The latter conversion is of particular concern, because it can potentially wreck things.

Python 2.7.10 x64, numpy 1.10.4 x64 with MKL support (from Christoph Gohlke repo), on Windows 7 x64.

Am I missing some nuance here? Is there an order in which things get re-cast when mixed types are encountered?

Vaphell
February 10th, 2016, 11:44 PM
Basically, it seems that numpy's unsigned integer types get recast when mixed with native Python types. Unsigned 32-bit integer gets converted into signed 64-bit integer, and unsigned 64-bit integer into 64-bit float. Signed integer types are safe.

a quick research led me to this quick and dirty rule:

python int is int64.
if you mix unsigned types with it you get escalation to the int of higher width if possible to accomodate values outside their span, and if not (because already working with maximum width), promotion to float occurs as it has a bigger wingspan than int64 paid with the risk of precision loss.
I can't say that the logic behind it is rock solid (eg. max(uint32)+max(int64)>max(int64) ) but it's there.


>>> type(np.uint64(5) + 5)
<type 'numpy.float64'>

signed + unsigned. Maximum width, escalation to int of higher order is impossible so float it is.
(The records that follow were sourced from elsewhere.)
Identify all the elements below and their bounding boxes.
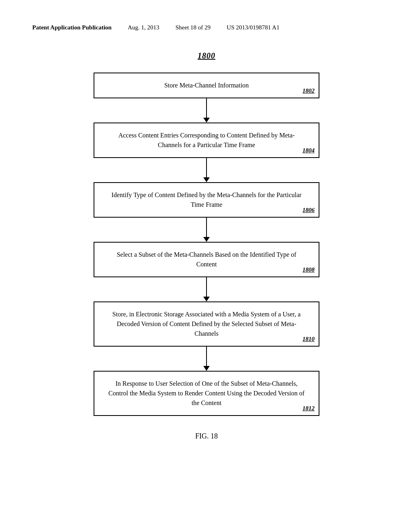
arrow-4 [203,277,210,301]
flow-box-1802-label: 1802 [302,86,315,96]
page: Patent Application Publication Aug. 1, 2… [0,0,413,532]
arrow-line-5 [206,347,207,366]
flow-box-1810-label: 1810 [302,335,315,344]
flow-box-1804-label: 1804 [302,146,315,155]
flow-box-1804-text: Access Content Entries Corresponding to … [118,132,294,148]
flow-box-1802-text: Store Meta-Channel Information [164,82,249,89]
header-sheet: Sheet 18 of 29 [175,24,211,31]
flow-box-1810: Store, in Electronic Storage Associated … [94,301,319,347]
arrow-line-4 [206,277,207,297]
flow-box-1808-label: 1808 [302,265,315,274]
arrow-1 [203,98,210,123]
flow-box-1812-label: 1812 [302,404,315,413]
flow-box-1802: Store Meta-Channel Information 1802 [94,73,319,98]
flow-diagram: 1800 Store Meta-Channel Information 1802… [32,51,381,441]
arrow-head-2 [203,177,210,182]
arrow-line-3 [206,218,207,237]
arrow-line-2 [206,158,207,177]
arrow-head-3 [203,237,210,242]
fig-label: FIG. 18 [195,432,218,441]
header-date: Aug. 1, 2013 [128,24,159,31]
flow-box-1806: Identify Type of Content Defined by the … [94,182,319,218]
flow-box-1810-text: Store, in Electronic Storage Associated … [113,311,301,337]
arrow-head-5 [203,366,210,371]
flow-box-1806-label: 1806 [302,206,315,215]
flow-box-1812: In Response to User Selection of One of … [94,371,319,416]
header-patent-label: Patent Application Publication [32,24,112,31]
header: Patent Application Publication Aug. 1, 2… [32,24,381,31]
arrow-2 [203,158,210,182]
arrow-head-1 [203,118,210,123]
arrow-head-4 [203,297,210,301]
flow-box-1804: Access Content Entries Corresponding to … [94,123,319,158]
flow-box-1808: Select a Subset of the Meta-Channels Bas… [94,242,319,277]
diagram-ref-number: 1800 [198,51,215,60]
header-number: US 2013/0198781 A1 [227,24,280,31]
arrow-5 [203,347,210,371]
arrow-line-1 [206,98,207,118]
arrow-3 [203,218,210,242]
flow-box-1806-text: Identify Type of Content Defined by the … [111,191,301,208]
flow-box-1808-text: Select a Subset of the Meta-Channels Bas… [117,251,296,268]
flow-box-1812-text: In Response to User Selection of One of … [108,380,305,406]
>>> type(np.uint32(5) + 5)
<type 'numpy.int64'>

uint32 + int64 = escalation to int64.


>>> type(np.int32(5) + 5)
<type 'numpy.int32'>

signed + signed = no escalation.



>>> type(np.int64(5) + 5)
<type 'numpy.int64'>

same data type = no escalation.


Verdict: Don't mix yo types (implicitly)

Erdaron
February 16th, 2016, 04:11 PM
Thank you for walking this reasoning all the way home for me. I think I've gotten lazy with type-checking in Python. This is a good lesson to be careful.